Maria Ressa is the first individual winner of a Nobel prize from the Philippines, winning it for her outstanding work as the Co-Founder of WSA Winner 2015 Rappler online news website. Berit Reiss-Andersen, the chair of the Norwegian Nobel committee, said the journalists Philippine Maria Ressa and Russian Dmitry Muratov were named winners because the "work of journalists is absolutely necessary to achieve these goals, and in that manner, develop democracy. [..] Freedom of expression is full of paradoxes, and conveying fake news and information that is propaganda and untrue is also a violation of freedom of expression."
In 2015, Rappler was nominated and awarded as WSA winner in the category News and Media. The word Rappler comes from the root words rap (to discuss) + ripple (to make waves). Powered by technology, Rappler delivers uncompromised journalism and stories that inspire smart conversations, community engagement and ignite digitally-fuelled actions for social change. The portal has grown prominent through investigative reporting, including into large scale killings during a police campaign against drugs. This is also what convinved the WSA Jury in 2015.
The Rappler Team presented their solution at the WSA Global Congress 2016, Singapore.
"I've read many local newspapers and magazines, but Rappler is the most interesting by far. Excerpts from the CEOs message are strong words of one who has a strong advocacy for truth and transparency: Rappler promises uncompromised journalism that inspires smart conversations and ignites a thirst for change. The team believes in the power of emotions and as neuroscientists say, the act of labeling emotions increases our ability to reason. Here's a newspaper that really makes you a part of the daily news, " reasoned the WSA National Expert for the Philippines.
A Nobel Prize for both - women and journalism
"When news organizations lost our gatekeeping powers to technology platforms, those platforms abdicated their responsibility to the public sphere and that has made facts debatable because the data – facts and lies are treated equally," Ressa told Al Jazeera English in an interview on Friday night, October 8, after she was announced a 2021 Nobel Laureate. She is a strong advocate that social media is a threat to democracy and failing to halt the spread of misinformation.
The Nobel Peace Prize for journalists is rare. The last time was in 1935, when German Carl von Ossietzky won it for revealing his country's secret post-war rearmament program. Maria also joins the only 18 women to win the Nobel Prize.

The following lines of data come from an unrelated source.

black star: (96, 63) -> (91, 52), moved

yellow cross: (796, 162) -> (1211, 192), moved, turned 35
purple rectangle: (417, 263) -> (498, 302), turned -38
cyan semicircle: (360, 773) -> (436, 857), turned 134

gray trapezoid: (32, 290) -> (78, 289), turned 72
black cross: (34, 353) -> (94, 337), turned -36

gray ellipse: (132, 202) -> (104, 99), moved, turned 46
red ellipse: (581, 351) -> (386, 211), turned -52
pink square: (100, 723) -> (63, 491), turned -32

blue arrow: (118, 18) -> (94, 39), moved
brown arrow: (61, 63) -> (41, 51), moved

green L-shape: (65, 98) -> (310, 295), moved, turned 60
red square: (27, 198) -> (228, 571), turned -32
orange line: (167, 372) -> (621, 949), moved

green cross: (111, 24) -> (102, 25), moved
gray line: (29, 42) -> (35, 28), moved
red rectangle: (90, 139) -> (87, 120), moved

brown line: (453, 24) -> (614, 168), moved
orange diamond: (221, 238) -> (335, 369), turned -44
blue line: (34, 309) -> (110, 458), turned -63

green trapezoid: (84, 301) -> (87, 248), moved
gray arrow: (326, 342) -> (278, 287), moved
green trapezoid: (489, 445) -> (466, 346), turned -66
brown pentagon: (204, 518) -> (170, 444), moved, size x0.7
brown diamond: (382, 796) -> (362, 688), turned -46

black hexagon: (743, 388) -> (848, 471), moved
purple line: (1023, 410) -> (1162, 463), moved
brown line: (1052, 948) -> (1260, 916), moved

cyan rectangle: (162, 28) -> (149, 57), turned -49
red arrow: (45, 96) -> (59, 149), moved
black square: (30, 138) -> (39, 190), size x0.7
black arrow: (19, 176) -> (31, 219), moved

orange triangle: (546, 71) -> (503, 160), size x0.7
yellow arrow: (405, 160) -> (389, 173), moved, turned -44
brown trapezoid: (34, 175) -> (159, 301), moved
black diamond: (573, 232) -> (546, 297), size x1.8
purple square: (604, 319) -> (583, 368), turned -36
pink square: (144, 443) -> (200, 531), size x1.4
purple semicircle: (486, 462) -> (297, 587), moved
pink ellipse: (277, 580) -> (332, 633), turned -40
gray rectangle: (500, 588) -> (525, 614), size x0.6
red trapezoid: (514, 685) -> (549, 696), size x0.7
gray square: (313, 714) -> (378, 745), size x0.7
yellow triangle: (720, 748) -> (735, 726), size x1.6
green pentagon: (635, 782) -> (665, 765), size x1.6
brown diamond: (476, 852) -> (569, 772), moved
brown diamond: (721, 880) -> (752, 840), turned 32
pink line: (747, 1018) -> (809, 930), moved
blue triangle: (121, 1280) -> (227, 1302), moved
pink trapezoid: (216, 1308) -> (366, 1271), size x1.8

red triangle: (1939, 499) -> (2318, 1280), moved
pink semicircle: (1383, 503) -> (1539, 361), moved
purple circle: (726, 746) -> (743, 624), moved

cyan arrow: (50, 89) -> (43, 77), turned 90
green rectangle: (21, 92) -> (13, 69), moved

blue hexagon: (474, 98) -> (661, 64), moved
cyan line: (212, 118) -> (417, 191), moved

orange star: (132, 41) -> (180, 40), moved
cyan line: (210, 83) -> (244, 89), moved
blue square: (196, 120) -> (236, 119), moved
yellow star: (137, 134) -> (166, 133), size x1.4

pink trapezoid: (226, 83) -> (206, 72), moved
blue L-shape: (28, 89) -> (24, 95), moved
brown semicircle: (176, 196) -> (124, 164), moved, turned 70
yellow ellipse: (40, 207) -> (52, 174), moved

Maria Ressa was one of several journalists named Time Magazine Person of the Year in 2018 for fighting media intimidation, and her legal battles have raised international concern about the harassment of media in the Philippines, a country once seen as a standard bearer for press freedom in Asia. In April 2021, Maria Ressa received the UNESCO/Guillermo Cano World Press Freedom Prize.